A cistoscopia é um procedimento ambulatorial no qual um tubo fino e leve com uma câmera é passado pela uretra até a bexiga, permitindo que o médico veja dentro da bexiga.

A maioria dos cistoscópios modernos está equipada com canais que permitem a passagem de pequenos instrumentos para a bexiga. Durante uma cistoscopia, o médico pode usar essas ferramentas para remover tecido, parar o sangramento com um dispositivo elétrico especial chamado eletrocautério ou até mesmo realizar terapia a laser. Se o tumor de câncer de bexiga for pequeno o suficiente, essa terapia adjuvante pode ser usada para destruir o câncer.

Ressecção uretral de tumor de câncer de bexiga


Neste método, o tumor é removido do trato urinário usando energia elétrica.

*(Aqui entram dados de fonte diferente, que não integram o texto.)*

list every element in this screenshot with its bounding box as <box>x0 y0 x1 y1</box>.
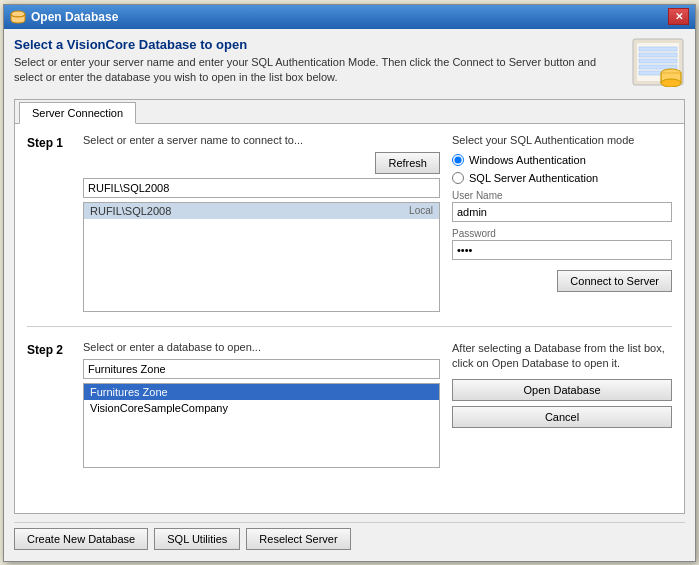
header-section: Select a VisionCore Database to open Sel… <box>14 37 685 93</box>
tab-server-connection[interactable]: Server Connection <box>19 102 136 124</box>
windows-auth-radio[interactable] <box>452 154 464 166</box>
db-item-name-1: Furnitures Zone <box>90 386 168 398</box>
auth-title: Select your SQL Authentication mode <box>452 134 672 146</box>
step1-desc: Select or enter a server name to connect… <box>83 134 440 146</box>
username-input[interactable] <box>452 202 672 222</box>
reselect-server-button[interactable]: Reselect Server <box>246 528 350 550</box>
username-section: User Name <box>452 190 672 222</box>
step-divider <box>27 326 672 327</box>
tab-container: Server Connection Step 1 Select or enter… <box>14 99 685 514</box>
connect-btn-row: Connect to Server <box>452 270 672 292</box>
step2-left: Select or enter a database to open... Fu… <box>83 341 440 468</box>
title-bar-left: Open Database <box>10 9 118 25</box>
server-list-item-tag: Local <box>409 205 433 216</box>
database-name-input[interactable] <box>83 359 440 379</box>
db-item-name-2: VisionCoreSampleCompany <box>90 402 228 414</box>
server-list-item[interactable]: RUFIL\SQL2008 Local <box>84 203 439 219</box>
step1-row: Step 1 Select or enter a server name to … <box>27 134 672 312</box>
close-button[interactable]: ✕ <box>668 8 689 25</box>
header-title: Select a VisionCore Database to open <box>14 37 621 52</box>
windows-auth-row: Windows Authentication <box>452 154 672 166</box>
refresh-btn-row: Refresh <box>83 152 440 174</box>
window-title: Open Database <box>31 10 118 24</box>
svg-rect-4 <box>639 53 677 57</box>
connect-to-server-button[interactable]: Connect to Server <box>557 270 672 292</box>
open-database-button[interactable]: Open Database <box>452 379 672 401</box>
header-desc: Select or enter your server name and ent… <box>14 55 621 86</box>
password-section: Password <box>452 228 672 260</box>
step2-right-buttons: Open Database Cancel <box>452 379 672 428</box>
sql-auth-row: SQL Server Authentication <box>452 172 672 184</box>
server-list-container[interactable]: RUFIL\SQL2008 Local <box>83 202 440 312</box>
title-bar-icon <box>10 9 26 25</box>
step2-desc: Select or enter a database to open... <box>83 341 440 353</box>
step1-right: Select your SQL Authentication mode Wind… <box>452 134 672 292</box>
database-stack-icon <box>631 37 685 87</box>
windows-auth-label: Windows Authentication <box>469 154 586 166</box>
sql-utilities-button[interactable]: SQL Utilities <box>154 528 240 550</box>
cancel-button[interactable]: Cancel <box>452 406 672 428</box>
bottom-buttons: Create New Database SQL Utilities Resele… <box>14 522 685 553</box>
step2-content: Step 2 Select or enter a database to ope… <box>27 341 672 468</box>
password-label: Password <box>452 228 672 239</box>
title-bar: Open Database ✕ <box>4 5 695 29</box>
step2-right-text: After selecting a Database from the list… <box>452 341 672 372</box>
password-input[interactable] <box>452 240 672 260</box>
step2-right: After selecting a Database from the list… <box>452 341 672 429</box>
database-list-container[interactable]: Furnitures Zone VisionCoreSampleCompany <box>83 383 440 468</box>
server-list-item-name: RUFIL\SQL2008 <box>90 205 171 217</box>
server-name-input[interactable] <box>83 178 440 198</box>
db-list-item-furnitures-zone[interactable]: Furnitures Zone <box>84 384 439 400</box>
svg-rect-5 <box>639 59 677 63</box>
username-label: User Name <box>452 190 672 201</box>
refresh-button[interactable]: Refresh <box>375 152 440 174</box>
step1-left: Select or enter a server name to connect… <box>83 134 440 312</box>
create-new-database-button[interactable]: Create New Database <box>14 528 148 550</box>
tab-content: Step 1 Select or enter a server name to … <box>15 124 684 513</box>
svg-point-11 <box>661 79 681 87</box>
step2-label: Step 2 <box>27 341 71 357</box>
header-text-area: Select a VisionCore Database to open Sel… <box>14 37 621 86</box>
tab-bar: Server Connection <box>15 100 684 124</box>
svg-rect-3 <box>639 47 677 51</box>
svg-rect-7 <box>639 71 664 75</box>
window-content: Select a VisionCore Database to open Sel… <box>4 29 695 561</box>
sql-auth-label: SQL Server Authentication <box>469 172 598 184</box>
open-database-window: Open Database ✕ Select a VisionCore Data… <box>3 4 696 562</box>
sql-auth-radio[interactable] <box>452 172 464 184</box>
auth-section: Select your SQL Authentication mode Wind… <box>452 134 672 292</box>
db-list-item-visioncore[interactable]: VisionCoreSampleCompany <box>84 400 439 416</box>
step1-label: Step 1 <box>27 134 71 150</box>
svg-rect-6 <box>639 65 677 69</box>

A ressecção uretral (RTU) é um procedimento endoscópico ou escópico que não requer uma incisão no corpo.

A terapia medicamentosa após RTU é geralmente prescrita para pacientes com tumores grandes, múltiplos ou de alto grau.

Tratamento medicamentoso intravesical (quimioterapia e imunoterapia)


A terapia medicamentosa intracelular envolve a colocação de medicamentos diretamente na bexiga através de um cateter uretral para reduzir a taxa de recorrência dos tumores da bexiga. Este medicamento geralmente é usado para múltiplos carcinomas localizados que cobrem uma grande área (mais de 5 cm) ou para tumores de alto grau ou estágio alto.

Medicamentos intravenosos comumente usados ​​incluem:

  • A mitomicina C é um medicamento quimioterápico que destrói a função normal do DNA nas células cancerígenas e é facilmente absorvido pela corrente sanguínea através da mucosa da bexiga.
  • Bacille Calmette-Guerin (BCG) é um medicamento de imunoterapia que faz com que o sistema imunológico do corpo responda ao medicamento BCG no revestimento da bexiga, forçando o sistema imunológico do corpo a ajudar a combater o câncer. Cerca de 50 a 68 por cento dos pacientes com câncer de bexiga não invasivo responderam muito bem ao BCG.